Creature of the Week: Jabberwock
Name: The Jabberwock; originally a griffin?
You may know it from: Danganronpa 2, most of the darker adaptations of Alice’s Adventures in Wonderland (Tim Burton film & American McGee’s video game).
Dear Reader,
This Creature of the Week is a bit unconventional compared to previous creatures. It is fully fictive, appearing in Through the Looking-Glass, and What Alice Found There by Charles Dodgson, an author better known as Lewis Carroll. Jabberwocky is a poem made up of mostly undefined words in which a boy ventures out to kill the beast his father is afraid of, called the Jabberwock. He defeats it, beheads it, and shows its head to his father, who congratulates him. The poem was written in two segments, the first stanza appearing in his magazine Mischmasch as a pastiche of old Anglo-Saxon poetry. The rest of the poem, from where the Jabberwock first appears, was written at the home of a cousin of Dodgson’s during a “game of verse-making.” Some argue that the poem was a parody of The Shepherd of The Giant Mountains, a German poem with a similar story. In it, a shepherd named Gottschalk slays a fearsome griffin and when he returns, he is embraced by his father.
From here, the story spread to the public, finding an audience consisting mostly of children. The popular understanding was that it was made up of nonsense words, a style reflective of the book’s mirror world, created from the dreams of Alice and the Red King. If the poem is read in isolation, this argument makes sense, but it becomes clear that the words are not fully nonsense when observed in the context of the work it originates from. In both Through the Looking Glass and Mischmasch, the words used in the first stanza are defined, and each word's definitions are consistent across both texts. The etymologies provided in both indicate that many of the terms are derived from English words, for example, “slithe” is derived from “slimy” and “lithe,” and “gyre” is derived from “gyroscope.” Dodgson says this much: “Dumpty’s theory, of two meanings packed into one word like a portmanteau, seems to me the right explanation for all.” The Jabberwock’s name itself is also a portmanteau, being a combination of the word “jabber,” meaning excited discussion (or speaking incoherently), and woc, the Anglo-Saxon word for fruit. Dodgson himself does not treat them as fully nonsensical in his work, as in Through the Looking Glass, where the White King says “you might as well try to catch a Bandersnatch!” This is a reference to The Hunting of the Snark, a novel set in the isle where the Jabberwock was slain. In this novel, a creature called the Bandersnatch also appears alongside the Jubjub bird, and both play significant roles. Dodgson himself believed that “any writer of a book is fully authorized in attaching any meaning he likes to any word.” The Jabberwocky is representative of that idea, although some of the words may need to be deconstructed.

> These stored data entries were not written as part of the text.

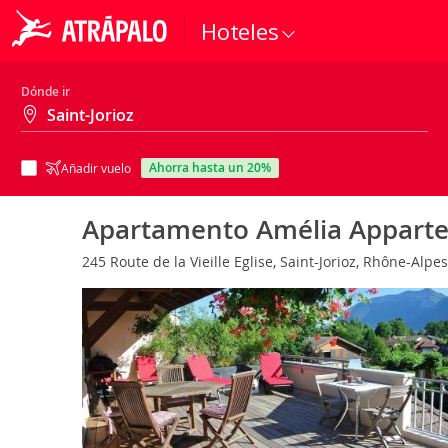
Hoteles
Dónde ir
ahorra hasta un 20%
Añadir vuelo
Apartamento Amélia Apparte
245 Route de la Vieille Eglise, Saint-Jorioz, Rhône-Alpe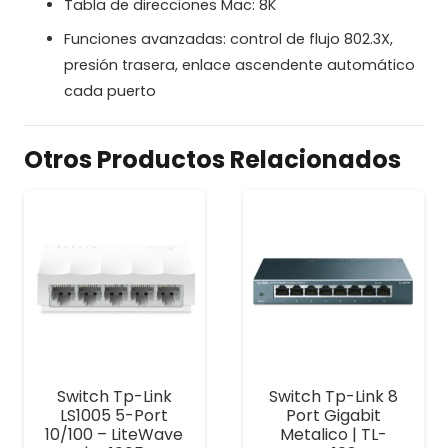
Tabla de direcciones Mac: 8K
Funciones avanzadas: control de flujo 802.3X,
presión trasera, enlace ascendente automático
cada puerto
Otros Productos Relacionados
Switch Tp-Link
Switch Tp-Link 8
LS1005 5-Port
Port Gigabit
10/100 – LiteWave
Metalico | TL-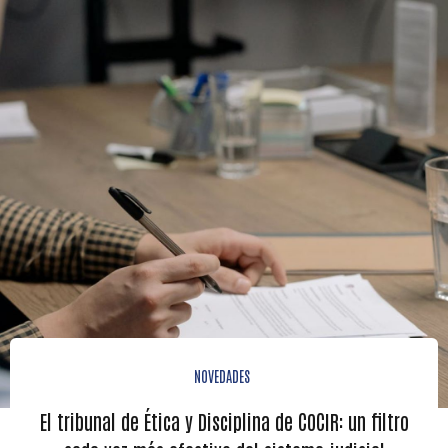
NOVEDADES
El tribunal de Ética y Disciplina de COCIR: un filtro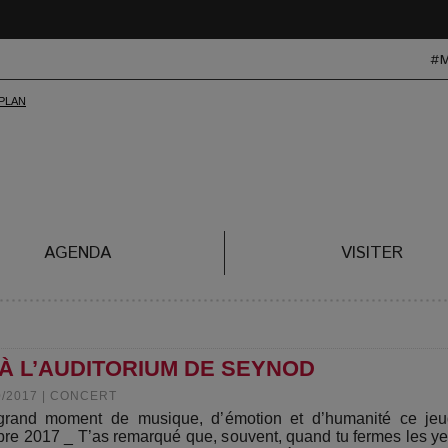
#
AGENDA
VISITER
À L’AUDITORIUM DE SEYNOD
0/2017
|
CONCERT
rand moment de musique, d’émotion et d’humanité ce jeu
bre 2017 _ T’as remarqué que, souvent, quand tu fermes les ye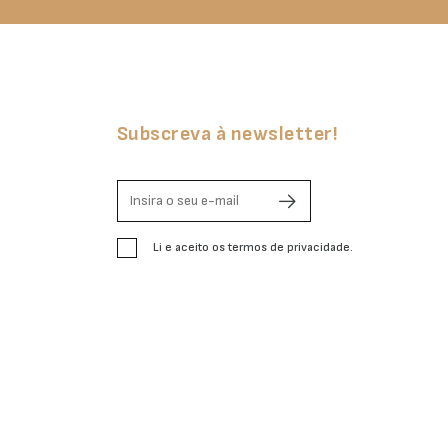
Subscreva à newsletter!
Li e aceito os termos de privacidade.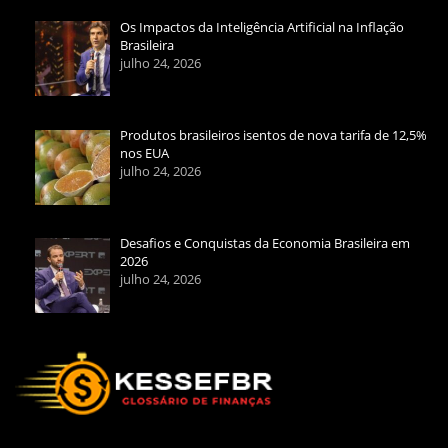
Os Impactos da Inteligência Artificial na Inflação
Brasileira
julho 24, 2026
Produtos brasileiros isentos de nova tarifa de 12,5%
nos EUA
julho 24, 2026
Desafios e Conquistas da Economia Brasileira em
2026
julho 24, 2026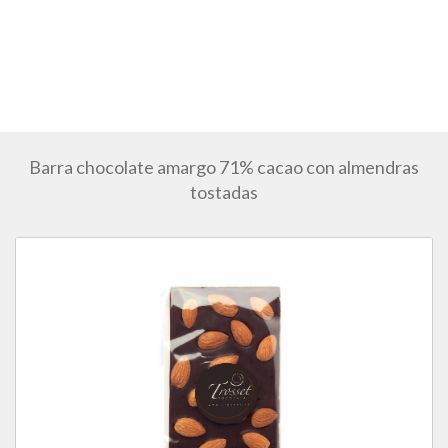
Barra chocolate amargo 71% cacao con almendras
tostadas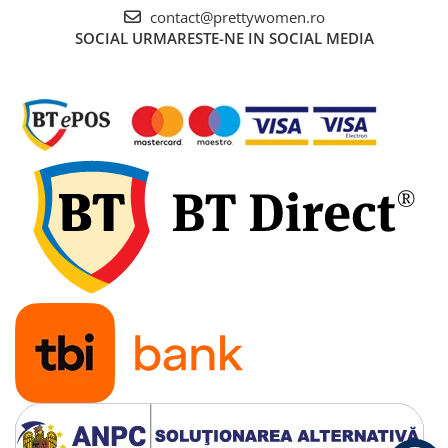
contact@prettywomen.ro
SOCIAL
URMARESTE-NE IN SOCIAL MEDIA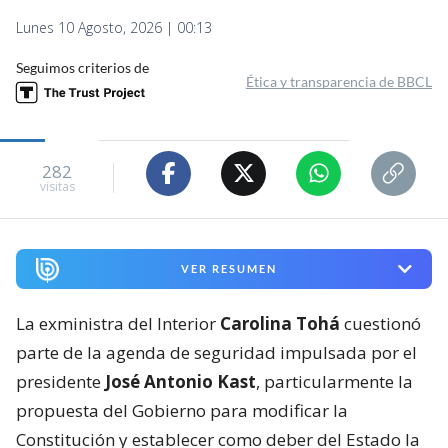
Lunes 10 Agosto, 2026 | 00:13
Seguimos criterios de
Ética y transparencia de BBCL
282
visitas
VER RESUMEN
La exministra del Interior
Carolina Tohá
cuestionó
parte de la agenda de seguridad impulsada por el
presidente
José Antonio Kast
, particularmente la
propuesta del Gobierno para modificar la
Constitución y establecer como deber del Estado la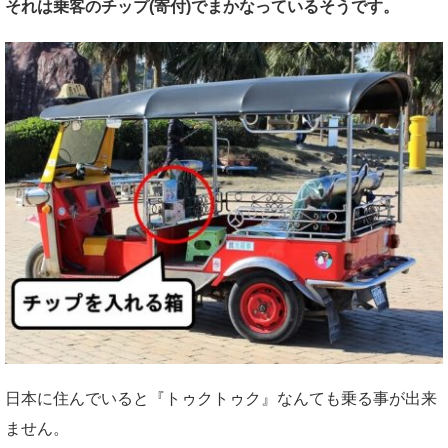
それは乗客のチップ(寄付)でまかなっているそうです。
日本に住んでいると『トゥクトゥク』なんても乗る事が出来
ません。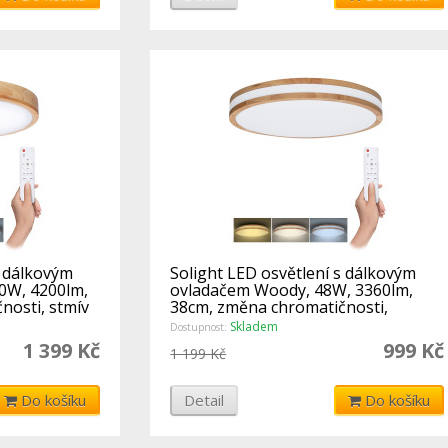
s dálkovým
Solight LED osvětlení s dálkovým
60W, 4200lm,
ovladačem Woody, 48W, 3360lm,
nosti, stmív
38cm, změna chromatičnosti,
stmívatel
Skladem
Dostupnost:
1 399 Kč
999 Kč
1 199 Kč
Do košíku
Detail
Do košíku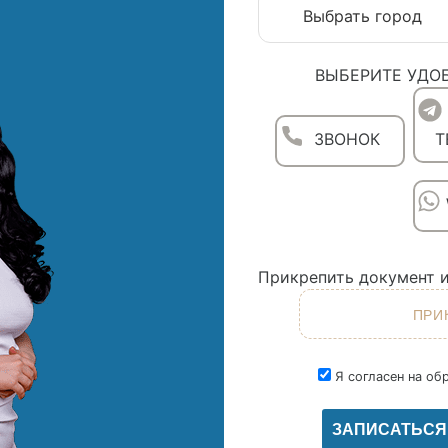
ВЫБЕРИТЕ УДО
ЗВОНОК
T
Прикрепить документ и
Я согласен на об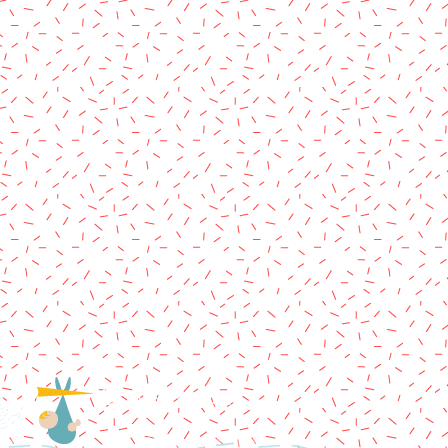
Suivez-nous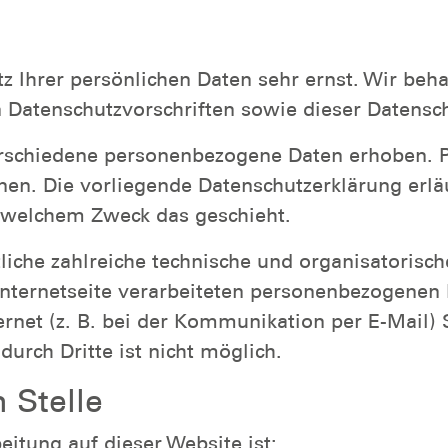
tz Ihrer persönlichen Daten sehr ernst. Wir be
n Datenschutzvorschriften sowie dieser Datensc
rschiedene personenbezogene Daten erhoben. 
nnen. Die vorliegende Datenschutzerklärung erl
zu welchem Zweck das geschieht.
rtliche zahlreiche technische und organisator
Internetseite verarbeiteten personenbezogenen 
ernet (z. B. bei der Kommunikation per E-Mail) 
urch Dritte ist nicht möglich.
 Stelle
eitung auf dieser Website ist: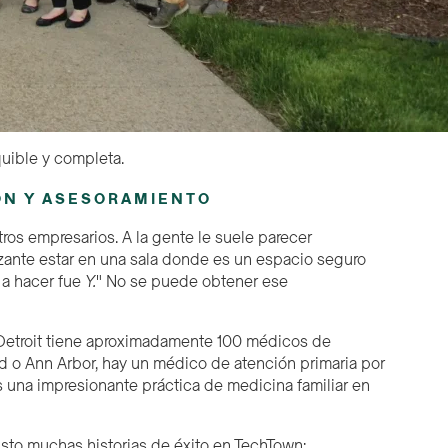
quible y completa.
ÓN Y ASESORAMIENTO
otros empresarios. A la gente le suele parecer
zante estar en una sala donde es un espacio seguro
 a
hacer
fue
Y.
" No se puede obtener ese
 Detroit tiene aproximadamente 100 médicos de
d o Ann Arbor, hay un médico de atención primaria por
 una impresionante práctica de medicina familiar en
sto muchas historias de éxito en TechTown: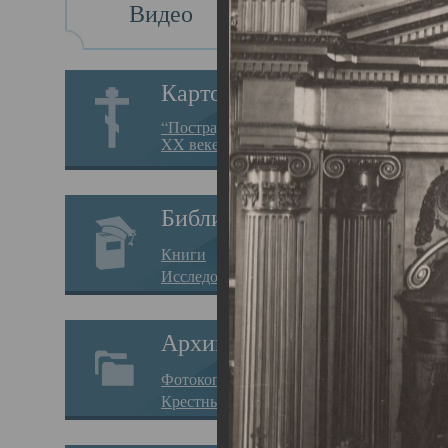
Видео
Св
Картотека
Свя
“Пострадавшие за веру в
XX веке на Севере”
23.12.
Сего
Библиотека
мере
Книги
целе
Исследования
резу
Архив
памя
Фотокопии дел
Арха
Крестные ходы
борь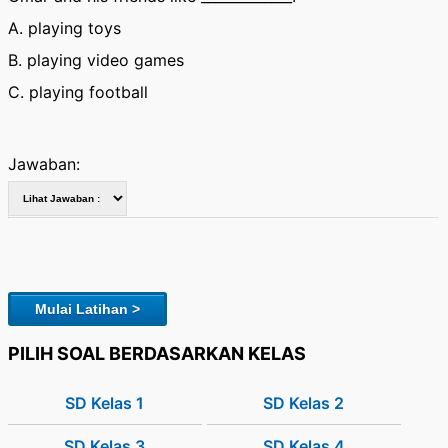
A. playing toys
B. playing video games
C. playing football
Jawaban:
Mulai Latihan >
PILIH SOAL BERDASARKAN KELAS
SD Kelas 1
SD Kelas 2
SD Kelas 3
SD Kelas 4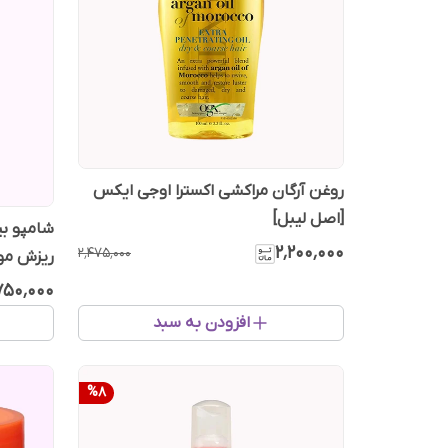
روغن آرگان مراکشی اکسترا اوجی ایکس
[اصل لیبل]
شامپو بی
۲٬۲۰۰٬۰۰۰
۲٬۴۷۵٬۰۰۰
ریزش مو 500 می
۷۵۰٬۰۰۰
افزودن به سبد
%
8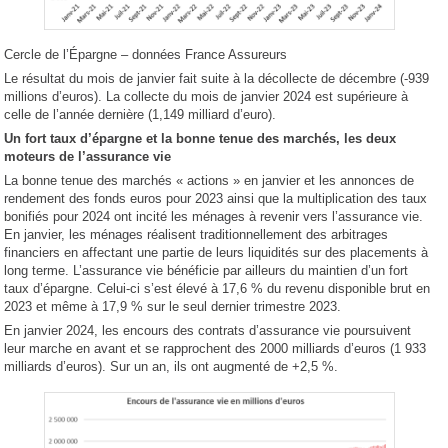
Cercle de l’Épargne – données France Assureurs
Le résultat du mois de janvier fait suite à la décollecte de décembre (-939
millions d’euros). La collecte du mois de janvier 2024 est supérieure à
celle de l’année dernière (1,149 milliard d’euro).
Un fort taux d’épargne et la bonne tenue des marchés, les deux
moteurs de l’assurance vie
La bonne tenue des marchés « actions » en janvier et les annonces de
rendement des fonds euros pour 2023 ainsi que la multiplication des taux
bonifiés pour 2024 ont incité les ménages à revenir vers l’assurance vie.
En janvier, les ménages réalisent traditionnellement des arbitrages
financiers en affectant une partie de leurs liquidités sur des placements à
long terme. L’assurance vie bénéficie par ailleurs du maintien d’un fort
taux d’épargne. Celui-ci s’est élevé à 17,6 % du revenu disponible brut en
2023 et même à 17,9 % sur le seul dernier trimestre 2023.
En janvier 2024, les encours des contrats d’assurance vie poursuivent
leur marche en avant et se rapprochent des 2000 milliards d’euros (1 933
milliards d’euros). Sur un an, ils ont augmenté de +2,5 %.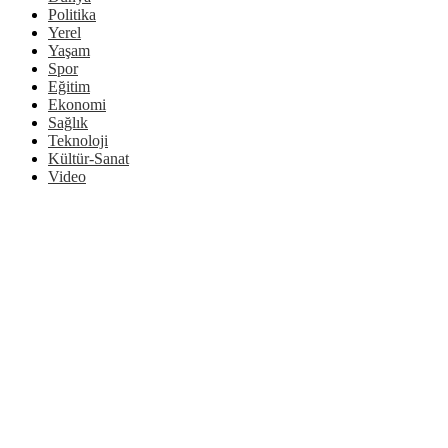
Politika
Yerel
Yaşam
Spor
Eğitim
Ekonomi
Sağlık
Teknoloji
Kültür-Sanat
Video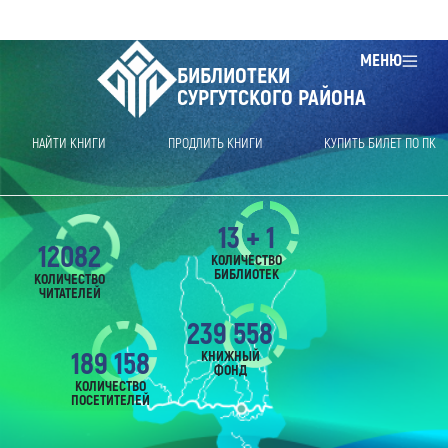
МЕНЮ
БИБЛИОТЕКИ
СУРГУТСКОГО РАЙОНА
НАЙТИ КНИГИ
ПРОДЛИТЬ КНИГИ
КУПИТЬ БИЛЕТ ПО ПК
13 + 1
12082
КОЛИЧЕСТВО
БИБЛИОТЕК
КОЛИЧЕСТВО
ЧИТАТЕЛЕЙ
239 558
189 158
КНИЖНЫЙ
ФОНД
КОЛИЧЕСТВО
ПОСЕТИТЕЛЕЙ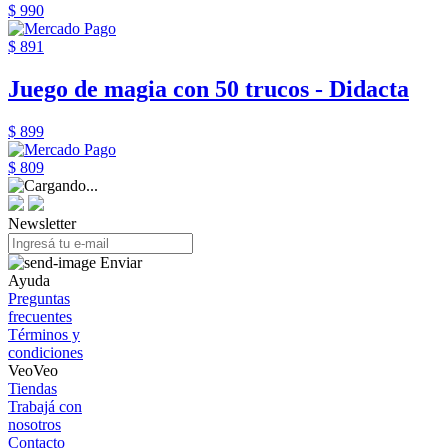
$ 990
$ 891
Juego de magia con 50 trucos - Didacta
$ 899
$ 809
Newsletter
Enviar
Ayuda
Preguntas
frecuentes
Términos y
condiciones
VeoVeo
Tiendas
Trabajá con
nosotros
Contacto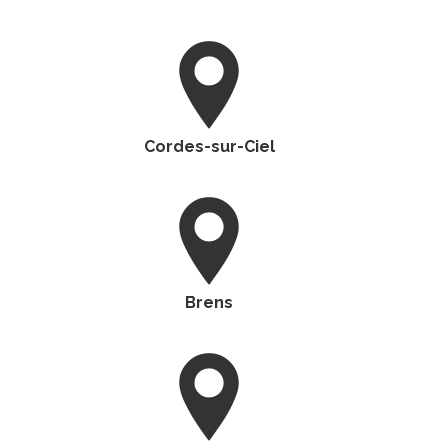
Cordes-sur-Ciel
Brens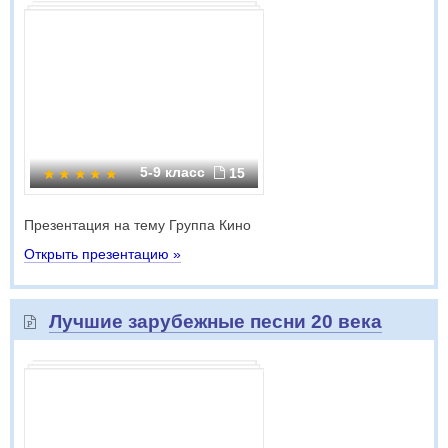
5-9 класс
15
Презентация на тему Группа Кино
Открыть презентацию »
Лучшие зарубежные песни 20 века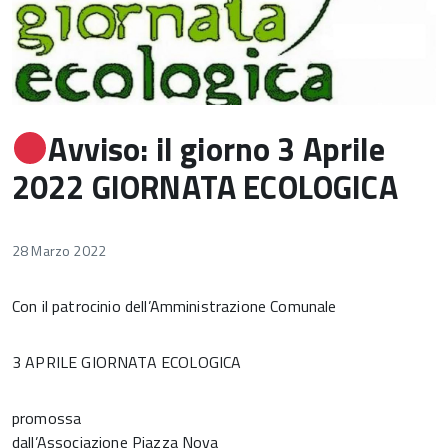
Avviso: il giorno 3 Aprile
2022 GIORNATA ECOLOGICA
28 Marzo 2022
Con il patrocinio dell’Amministrazione Comunale
3 APRILE GIORNATA ECOLOGICA
promossa
dall’Associazione Piazza Nova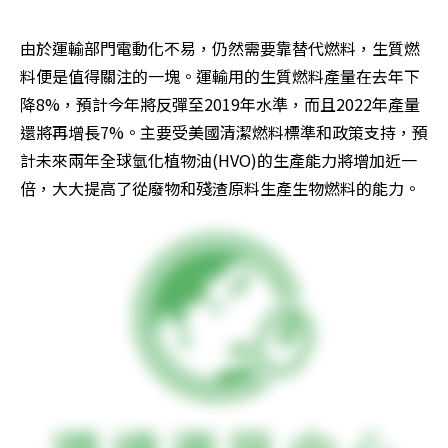
由於運輸部門電動化不易，仍然需要靠替代燃料，生質燃
料便是值得關注的一塊。運輸用的生質燃料產量在去年下
降8%，預計今年將反彈至2019年水準，而且2022年產量
還將再增長7%。主要受美國清潔燃料標準和政策支持，預
計未來兩年全球氫化植物油(HVO)的生產能力將增加近一
倍，大大提高了從廢物和殘渣原料生產生物燃料的能力。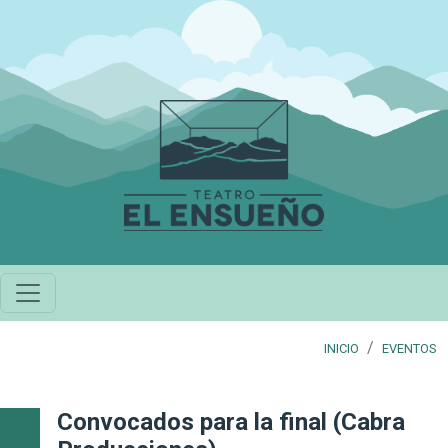
Pasar al contenido principal
INICIO
EVENTOS
Convocados para la final (Cabra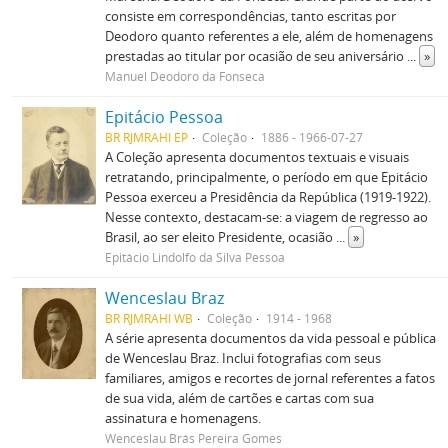
consiste em correspondências, tanto escritas por
Deodoro quanto referentes a ele, além de homenagens
prestadas ao titular por ocasião de seu aniversário
...
»
Manuel Deodoro da Fonseca
Epitácio Pessoa
BR RJMRAHI EP
Coleção
1886 - 1966-07-27
A Coleção apresenta documentos textuais e visuais
retratando, principalmente, o período em que Epitácio
Pessoa exerceu a Presidência da República (1919-1922).
Nesse contexto, destacam-se: a viagem de regresso ao
Brasil, ao ser eleito Presidente, ocasião
...
»
Epitácio Lindolfo da Silva Pessoa
Wenceslau Braz
BR RJMRAHI WB
Coleção
1914 - 1968
A série apresenta documentos da vida pessoal e pública
de Wenceslau Braz. Inclui fotografias com seus
familiares, amigos e recortes de jornal referentes a fatos
de sua vida, além de cartões e cartas com sua
assinatura e homenagens.
Wenceslau Brás Pereira Gomes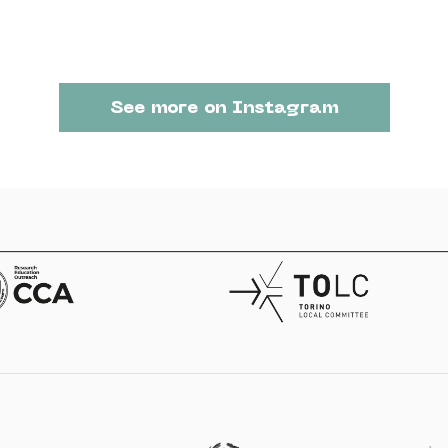
See more on Instagram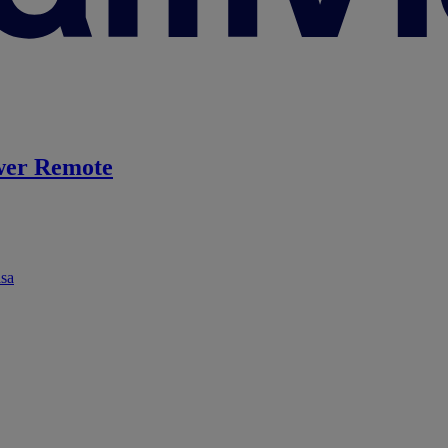
er Remote
ása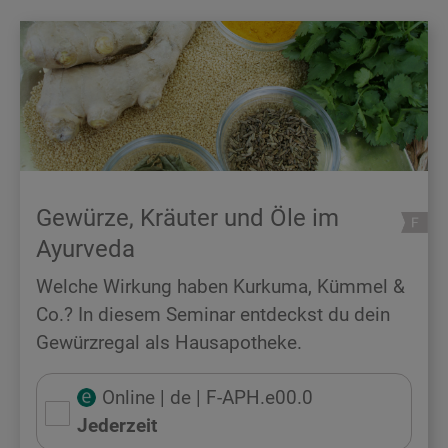
Gewürze, Kräuter und Öle im
Ayurveda
Welche Wirkung haben Kurkuma, Kümmel &
Co.? In diesem Seminar entdeckst du dein
Gewürzregal als Hausapotheke.
Online
| de
| F-APH.e00.0
Jederzeit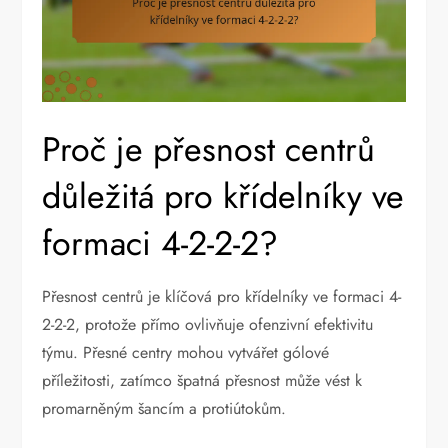
Proč je přesnost centrů
důležitá pro křídelníky ve
formaci 4-2-2-2?
Přesnost centrů je klíčová pro křídelníky ve formaci 4-
2-2-2, protože přímo ovlivňuje ofenzivní efektivitu
týmu. Přesné centry mohou vytvářet gólové
příležitosti, zatímco špatná přesnost může vést k
promarněným šancím a protiútokům.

Jabberwocky, perfectly fits the Alice series’ themes of the weak boundary between childhood and adulthood, despite not originally being included in the series. Reading the poem feels similar to reading above your level as a child: you as the reader are surrounded by odd, unknown words with just a trace of meaning. The Jabberwock’s name being constructed from the words “babbling” and “fruit” affirms this duality. Knowledge is a fruit that needs to be pursued, and to find it, you must sort through mysterious incoherences. The slaying of the Jabberwock is the symbolic killing of that mystery, and after he defeats the Jabberwock, the boy is embraced by his father, the adult in the poem. The last stanza mirrors the first, and the whimsy of those mysterious words continue to live on, indicating that the boy will return and slay the Jabberwock once again.